When you’re able to identify what those tasks are, “you will not only experience more moments of peak performance but also be a great role model to others wanting to be more productive and happy at work,” Garnett writes. Finding this zone is also a way to excel in your strengths and focus on what could lead to your greatest successes, instead of plodding through projects where you’ll be adequate at best. “If you spend your life trying to be good at everything, you will never be great at anything,” Tom Rath writes in his book, Strengths Based Leadership.
Chiseling away at your weaknesses is a good idea, Udemy’s Tom Farr writes. But don’t focus on those issues at the expense of excelling in what you’re actually good at. “After all, if you’re good at something, that’s the thing that you should do,” Farr writes. (Hint: tracking your successes in those personal evaluations could be a good way to convince your manager to give you projects you excel in.

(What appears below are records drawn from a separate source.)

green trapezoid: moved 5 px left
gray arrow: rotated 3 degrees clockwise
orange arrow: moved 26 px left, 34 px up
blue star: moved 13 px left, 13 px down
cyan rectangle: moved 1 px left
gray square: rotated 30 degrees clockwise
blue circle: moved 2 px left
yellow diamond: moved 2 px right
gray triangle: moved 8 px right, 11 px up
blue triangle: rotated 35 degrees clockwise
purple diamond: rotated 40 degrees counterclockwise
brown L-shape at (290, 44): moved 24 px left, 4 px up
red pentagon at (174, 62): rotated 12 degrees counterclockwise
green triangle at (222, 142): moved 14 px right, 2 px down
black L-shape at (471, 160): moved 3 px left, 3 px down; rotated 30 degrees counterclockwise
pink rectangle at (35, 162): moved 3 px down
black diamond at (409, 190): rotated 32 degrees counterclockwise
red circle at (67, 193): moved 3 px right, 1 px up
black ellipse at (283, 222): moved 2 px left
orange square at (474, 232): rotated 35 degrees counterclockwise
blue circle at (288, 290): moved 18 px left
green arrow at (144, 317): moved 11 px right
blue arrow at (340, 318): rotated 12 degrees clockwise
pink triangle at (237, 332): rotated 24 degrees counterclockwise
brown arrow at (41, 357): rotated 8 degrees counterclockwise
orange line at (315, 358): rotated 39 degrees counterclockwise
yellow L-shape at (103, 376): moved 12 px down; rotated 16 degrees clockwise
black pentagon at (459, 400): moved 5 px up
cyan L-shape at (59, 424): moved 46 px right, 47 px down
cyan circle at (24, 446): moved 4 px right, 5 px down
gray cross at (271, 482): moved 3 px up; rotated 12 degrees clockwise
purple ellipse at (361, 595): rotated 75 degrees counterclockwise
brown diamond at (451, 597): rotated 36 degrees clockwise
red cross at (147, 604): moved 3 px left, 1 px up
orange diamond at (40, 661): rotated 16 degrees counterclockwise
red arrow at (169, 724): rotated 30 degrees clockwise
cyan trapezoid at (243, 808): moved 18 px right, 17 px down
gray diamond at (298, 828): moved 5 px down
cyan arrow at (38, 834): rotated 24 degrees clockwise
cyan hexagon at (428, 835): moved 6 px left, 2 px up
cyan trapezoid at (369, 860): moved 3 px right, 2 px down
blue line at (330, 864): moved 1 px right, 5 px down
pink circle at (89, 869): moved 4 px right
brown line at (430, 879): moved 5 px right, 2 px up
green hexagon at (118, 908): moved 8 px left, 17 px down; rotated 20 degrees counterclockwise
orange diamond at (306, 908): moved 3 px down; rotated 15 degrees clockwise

5. Encourage others to find their “zone,” too
If you’ve discovered your niche at the office and are excelling with your projects, people are likely to notice. Instead of hogging the spotlight, avoid alienating your co-workers (perpetuating any remaining toxicity). Help them to discover and focus on the areas they’re best at, as well.
Part of this could be figuring out what type of team player they are, and how they approach solutions to problems. It could also mean noticing what they need to be motivated, Garnett writes. “Note the kind of thinking or problems that they gravitate towards, especially during the moments when they seem to be the most engaged. Talk to them about these moments and do everything in your power to create more opportunities for people to do the work they love,” she explains.